Restes de coquillages marins, nos premiers iguanes terrestres, en
liberté au bord de leur terriers, une tortue, bonne chaleur.
Incroyable l’écart de température dès
qu’on quitte le bord de mer de plus de 50 mètres, un
autre continent. Plage, baignade et château de sable gris-noir.
Chris part en expédition à 300 mètres, le long
de la côte et des piquets balises. Colonies de crabes rouges
ou bleus, iguanes marins, demoiselles (poissons marron à queue
orange) qui se disputent les abris dans un trou d’eau un peu
surpeuplé, gobies, ils sont partout ceux-là, gros (de
bourgogne) escargots de mer. Belles vagues avec écume blanche
sur les rochers noirs. Dans un coin tranquille, bercée par
les remous, une otarie fait la sieste dans 50 centimètres
d’eau. Un grand plaisir pour elle et pour Chris. Yeux fermés,
elle se laisse couler doucement en faisant des bulles avec le nez
puis remonte à la surface prendre un peu d’air.
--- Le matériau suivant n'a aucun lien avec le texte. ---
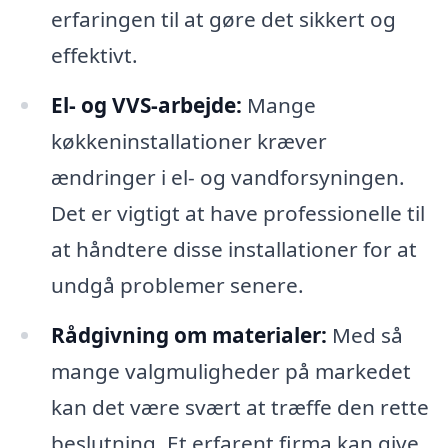
erfaringen til at gøre det sikkert og
effektivt.
El- og VVS-arbejde:
Mange
køkkeninstallationer kræver
ændringer i el- og vandforsyningen.
Det er vigtigt at have professionelle til
at håndtere disse installationer for at
undgå problemer senere.
Rådgivning om materialer:
Med så
mange valgmuligheder på markedet
kan det være svært at træffe den rette
beslutning. Et erfarent firma kan give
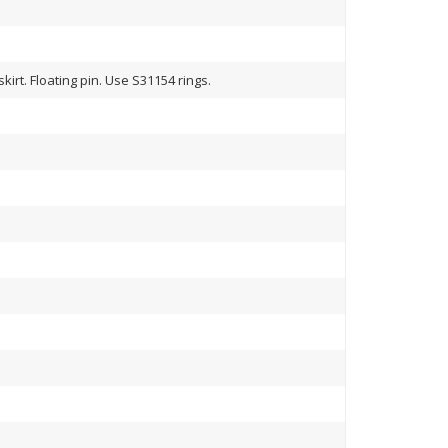
irt. Floating pin. Use S31154 rings.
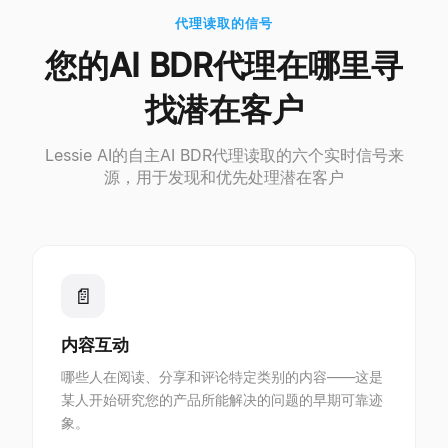
代理读取的信号
您的AI BDR代理在哪里寻
找潜在客户
Lessie AI的自主AI BDR代理读取的六个实时信号来
源，用于发现和优先处理潜在客户
📄
内容互动
哪些人在阅读、分享和评论特定类别的内容——这是
某人开始研究您的产品所能解决的问题的早期可靠迹
象。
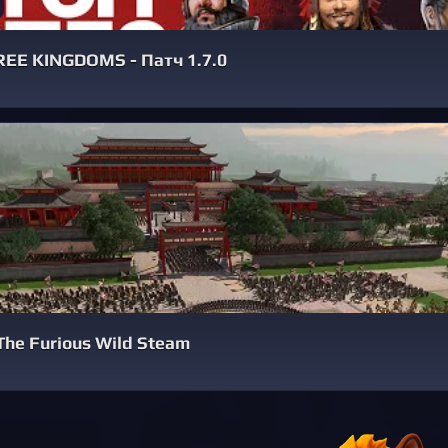
HREE KINGDOMS - Патч 1.7.0
he Furious Wild Steam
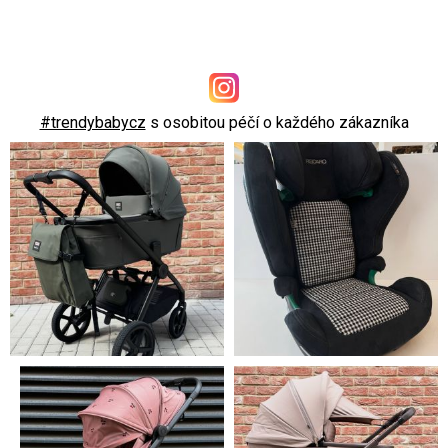
#trendybabycz
s osobitou péčí o každého zákazníka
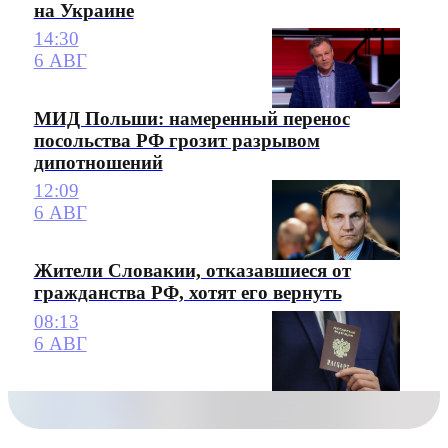
на Украине
14:30
6 АВГ
МИД Польши: намеренный перенос
посольства РФ грозит разрывом
дипотношений
12:09
6 АВГ
Жители Словакии, отказавшиеся от
гражданства РФ, хотят его вернуть
08:13
6 АВГ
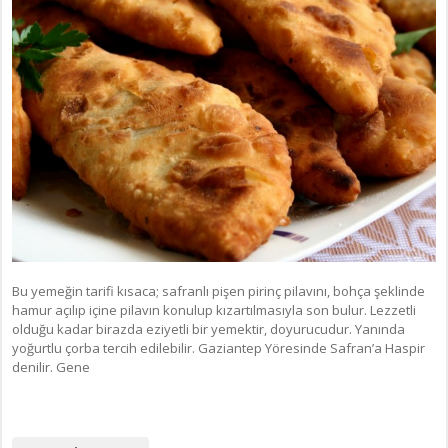
Bu yemeğin tarifi kısaca; safranlı pişen pirinç pilavını, bohça şeklinde
hamur açılıp içine pilavın konulup kızartılmasıyla son bulur. Lezzetli
olduğu kadar birazda eziyetli bir yemektir, doyurucudur. Yanında
yoğurtlu çorba tercih edilebilir. Gaziantep Yöresinde Safran’a Haspir
denilir. Gene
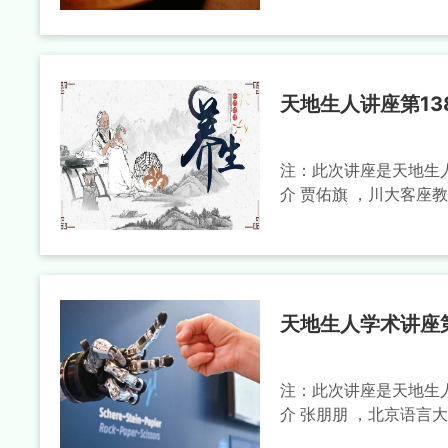
天地生人讲座第13
注：此次讲座是天地生人
介 贾佑旗 ，川大客座
天地生人学术讲座第
注：此次讲座是天地生人
介 张朋朋 ，北京语言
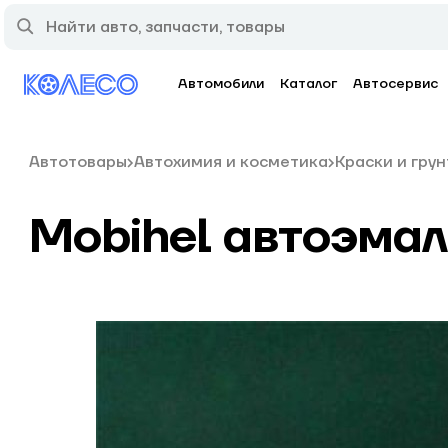
Автомобили
Каталог
Автосервис
Автотовары
Автохимия и косметика
Краски и гру
Mobihel автоэма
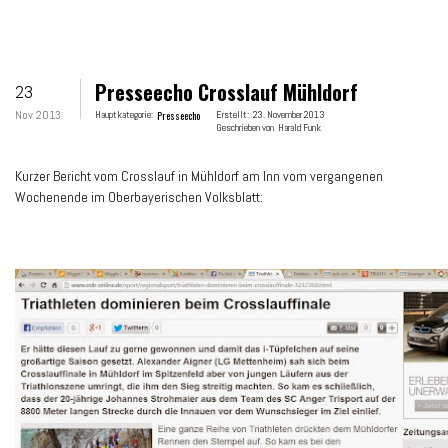
Presseecho Crosslauf Mühldorf
23
Nov 2013
Hauptkategorie:
Presseecho
Erstellt:
23. November 2013
Geschrieben von
Harald Funk
Kurzer Bericht vom Crosslauf in Mühldorf am Inn vom vergangenen
Wochenende im Oberbayerischen Volksblatt:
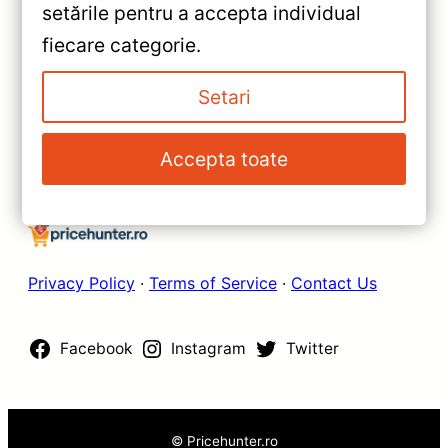
setările pentru a accepta individual
— Recenzie Detaliată, Testare &
»
fiecare categorie.
Recomandări
Navigație Auto Teyes CC3L
WiFi pentru Renault Megane 2
Setari
(2002-2009) 2+32GB 9″ IPS
Quad-core 1.3GHz, Android,
Accepta toate
Bluetooth 5.1 DSP — Recenzie
Detaliată, Testare &
Recomandări
Privacy Policy
·
Terms of Service
·
Contact Us
Facebook
Instagram
Twitter
© Pricehunter.ro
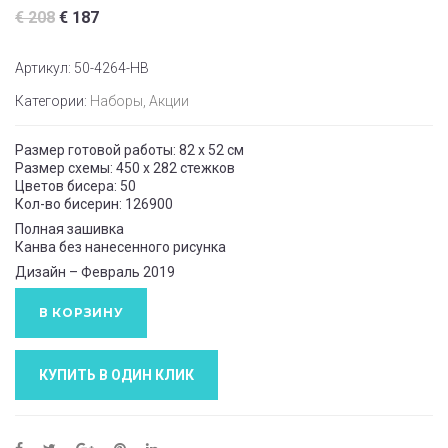
€
208
€
187
Артикул:
50-4264-НВ
Категории:
Наборы
,
Акции
Размер готовой работы: 82 х 52 см
Размер схемы: 450 х 282 стежков
Цветов бисера: 50
Кол-во бисерин: 126900
Полная зашивка
Канва без нанесенного рисунка
Дизайн – Февраль 2019
В КОРЗИНУ
КУПИТЬ В ОДИН КЛИК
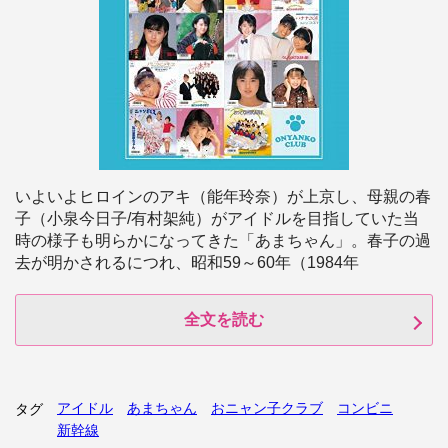
いよいよヒロインのアキ（能年玲奈）が上京し、母親の春
子（小泉今日子/有村架純）がアイドルを目指していた当
時の様子も明らかになってきた「あまちゃん」。春子の過
去が明かされるにつれ、昭和59～60年（1984年
全文を読む
アイドル
あまちゃん
おニャン子クラブ
コンビニ
タグ
新幹線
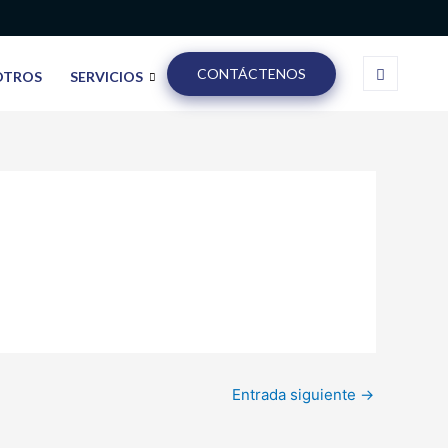
CONTÁCTENOS
OTROS
SERVICIOS
Entrada siguiente
→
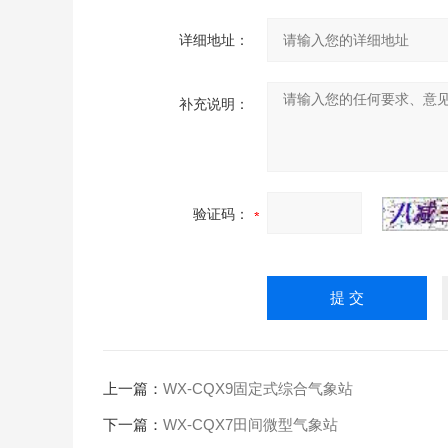
详细地址：
补充说明：
验证码：
上一篇：
WX-CQX9固定式综合气象站
下一篇：
WX-CQX7田间微型气象站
Sans
aucun effort apparent, elle reste bien perpendiculaire à la
vague et ondule. Le meilleur hamac du monde si on est équipé pour.
Caleta Targus. Autre ambiance. Les otaries encombrent la grande montée.
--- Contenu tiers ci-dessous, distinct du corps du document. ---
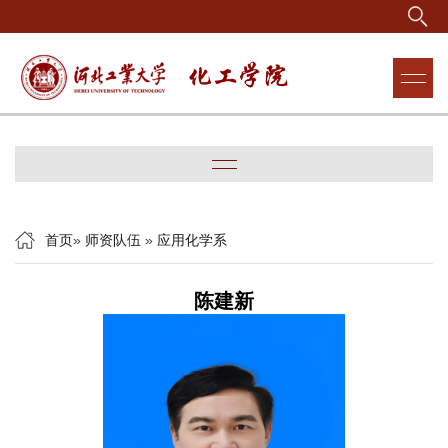
首页
»
师资队伍
»
应用化学系
陈建新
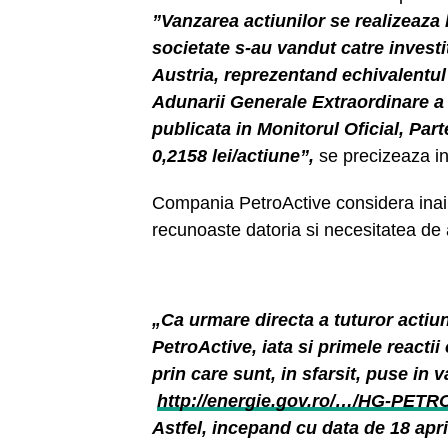
”Vanzarea actiunilor se realizeaza 
societate s-au vandut catre inv
Austria, reprezentand echivalentul
Adunarii Generale Extraordinare a 
publicata in Monitorul Oficial, Part
0,2158 lei/actiune”,
se precizeaza in
Compania PetroActive considera inai
recunoaste datoria si necesitatea de a
„Ca urmare directa a tuturor actiuni
PetroActive, iata si primele reacti
prin care sunt, in sfarsit, puse in 
http://energie.gov.ro/…/HG-PETR
Astfel, incepand cu data de 18 apri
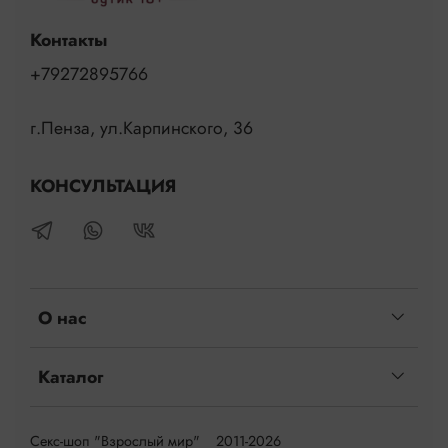
Контакты
+79272895766
г.Пенза, ул.Карпинского, 36
КОНСУЛЬТАЦИЯ
О нас
Каталог
Секс-шоп "Взрослый мир" 2011-2026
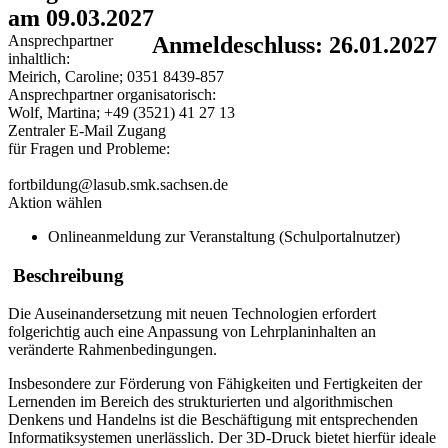
am 09.03.2027
Ansprechpartner
Anmeldeschluss: 26.01.2027
inhaltlich:
Meirich, Caroline; 0351 8439-857
Ansprechpartner organisatorisch:
Wolf, Martina; +49 (3521) 41 27 13
Zentraler E-Mail Zugang
für Fragen und Probleme:
fortbildung@lasub.smk.sachsen.de
Aktion wählen
Onlineanmeldung zur Veranstaltung (Schulportalnutzer)
Beschreibung
Die Auseinandersetzung mit neuen Technologien erfordert
folgerichtig auch eine Anpassung von Lehrplaninhalten an
veränderte Rahmenbedingungen.
Insbesondere zur Förderung von Fähigkeiten und Fertigkeiten der
Lernenden im Bereich des strukturierten und algorithmischen
Denkens und Handelns ist die Beschäftigung mit entsprechenden
Informatiksystemen unerlässlich. Der 3D-Druck bietet hierfür ideale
La colonie d’Américains descendus de leur paquebot par
vagues de douze aussi. Heureusement, nous ne faisons que les croiser,
mais c’est déjà beaucoup. Tous très polis
selon leurs critères propres, ils nous envoient consciencieusement
un « Hello !» ne laissant aucune part au doute et auquel
nous répondons rigoureusement par un « Ola ! ».
Est-ce que nous dirions « Bonjour » (en français) à chaque
touriste croisé en Inde ? Belle vue sur le lac avec la baie
derrière et le Beagle au milieu. De plus haut encore, superbe
vue sur le nord de l’île, un immense champ de lave, un
désert, dominé par deux volcans. De là on peut
voir tous les volcans d’Isabela. Pendant ce temps un couple
d’otaries joue avec leur petit au bord du bateau au milieu
des tortues qui ont choisi ce spot depuis le départ des pirates
pour organiser de petites concentrations amicales de tortues.
Nous traversons le canal au ralenti en direction de Fernandina, à la
recherche de baleines. Seuls quelques raies nous montrent leurs ailes
et deux ou trois bonites sautent hors de l’eau. A notre nouveau
mouillage, les tortues et les otaries nous attendent déjà.
Une journée banale quoi.
La phrase du
jour : "Je
ne peux pas tout faire avec toi Papa, tu comprends bien qu’il
y a Maud et maman quand même" Julia.